━━ GIVEN DATA ━━

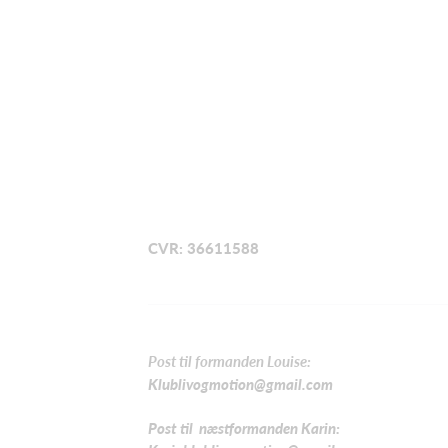
CVR: 36611588
Post til formanden Louise:
Klublivogmotion@gmail.com
Post til næstformanden Karin:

━━━

(WORK INSTRUCTION):
What is the number of lines in the data that include the word "Post"? State only that number.

(EXERCISE OUTPUT):
2